Feasibility of recruiting 60 men with prostate CA on ADT to an ex intervention study w/ three arms. To determine if an ex prgm provides symptom mgt as compared to usual care,if resistance training provides symptom mgt not obtained from aerobic ex alone.
time frame: 8 weeks

Eligibility Criteria

Male participants from 40 years up to 80 years old.
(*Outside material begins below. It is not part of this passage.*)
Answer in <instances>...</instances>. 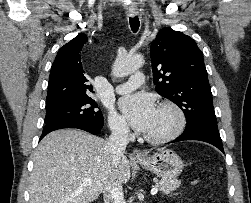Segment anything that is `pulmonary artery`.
<instances>
[{"label": "pulmonary artery", "instance_id": "e3ab8cb5", "mask_svg": "<svg viewBox=\"0 0 251 203\" xmlns=\"http://www.w3.org/2000/svg\"><path fill=\"white\" fill-rule=\"evenodd\" d=\"M144 82V75L141 72H137L131 75L127 82L121 83L115 87V91L119 94L130 92Z\"/></svg>", "mask_w": 251, "mask_h": 203}]
</instances>
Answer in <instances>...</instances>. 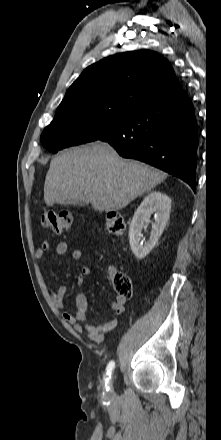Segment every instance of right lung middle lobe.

Inclusion Criteria: - Men with metastatic prostate cancer receiving ADT and men who have failed primary therapy and are receiving ADT. - Men from the radiology practice who are receiving ADT as neoadjuvant therapy to primary radiotherapy (enrolled only following completion of primary radiotherapy). Exclusion Criteria: - Men with the following counter-indications to exercise: - Lower limb, bone, muscle, or joint pathology of a severity which limits their ability to be physically active. - A history of significant cardiac disease using criteria established by the American College of Sports Medicine ( Criteria: pain, discomfort in the chest, neck, jaw, arms, or other areas that may be due to ischemia; shortness of breath at rest or with mild exertion; ankle edema; palpitations or tachycardia; known heart murmur; unusual fatigue or shortness of breath with usual activities' syncope) - Other medical contraindications which would compromise participation in a lifestyle physical activity program. - Those who are currently physically active

Additional Information

Official title A Pilot Study of Physical Activity for Improving Quality of Life in Prostate Cancer Patients on Androgen Deprivation Therapy
Principal investigator Kathleen Y Wolin, ScD
Trial information was received from ClinicalTrials.gov and was last updated in November 2009.
Information provided to ClinicalTrials.gov by Washington University School of Medicine.